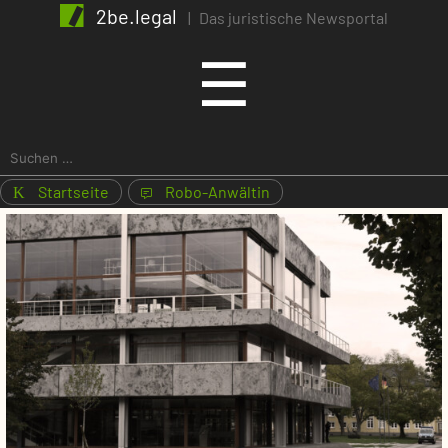
2be.legal
|
Das juristische Newsportal
Menu
☰
Suchen
nach:
Startseite
Robo-Anwältin
K
1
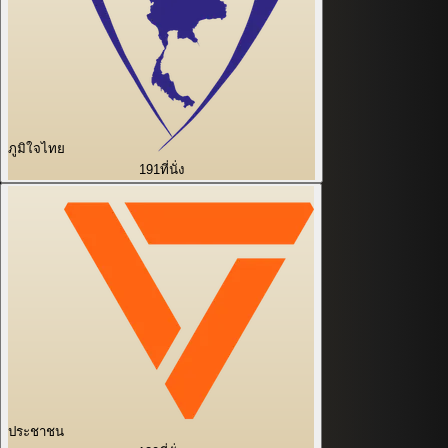
ภูมิใจไทย
191
ที่นั่ง
ประชาชน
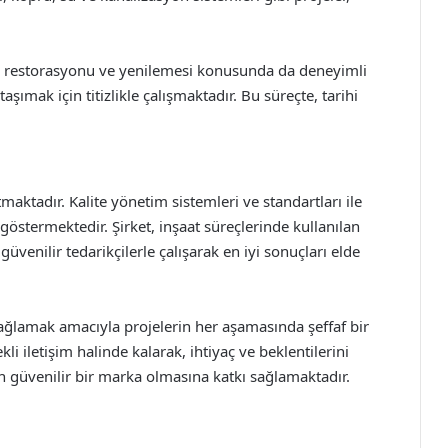
ın restorasyonu ve yenilemesi konusunda da deneyimli
şımak için titizlikle çalışmaktadır. Bu süreçte, tarihi
maktadır. Kalite yönetim sistemleri ve standartları ile
göstermektedir. Şirket, inşaat süreçlerinde kullanılan
enilir tedarikçilerle çalışarak en iyi sonuçları elde
ağlamak amacıyla projelerin her aşamasında şeffaf bir
kli iletişim halinde kalarak, ihtiyaç ve beklentilerini
n güvenilir bir marka olmasına katkı sağlamaktadır.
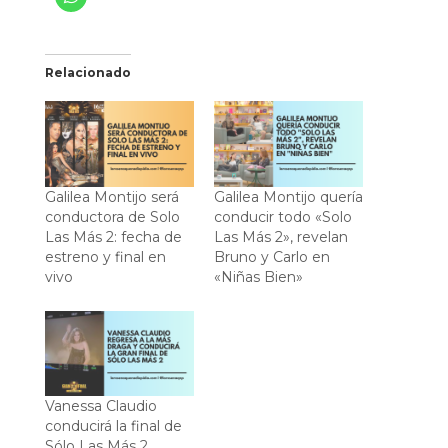
Relacionado
Galilea Montijo será
Galilea Montijo quería
conductora de Solo
conducir todo «Solo
Las Más 2: fecha de
Las Más 2», revelan
estreno y final en
Bruno y Carlo en
vivo
«Niñas Bien»
Vanessa Claudio
conducirá la final de
Sólo Las Más 2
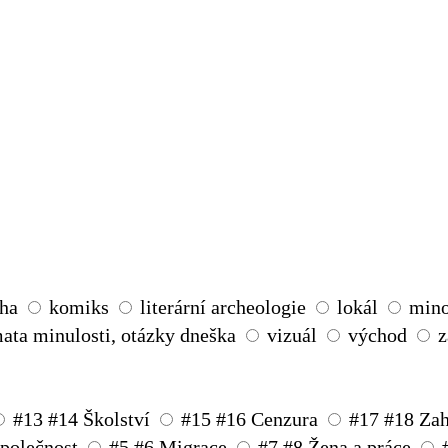
ha
komiks
literární archeologie
lokál
min
ata minulosti, otázky dneška
vizuál
východ
z
#13 #14 Školství
#15 #16 Cenzura
#17 #18 Zahá
společnost
#5 #6 Migrace
#7 #8 Žena a práce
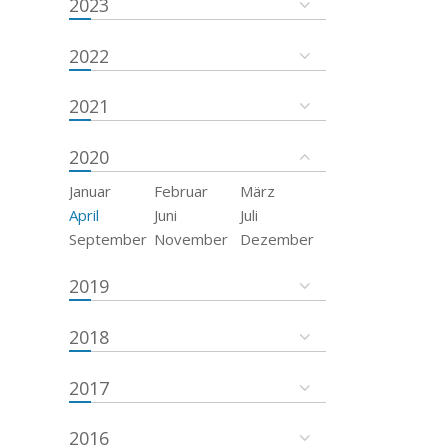
2023
2022
2021
2020
Januar
Februar
März
April
Juni
Juli
September
November
Dezember
2019
2018
2017
2016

▬▬▬

By examining the material line by line, establish how many lines contain "Galilea" and give only that number.

2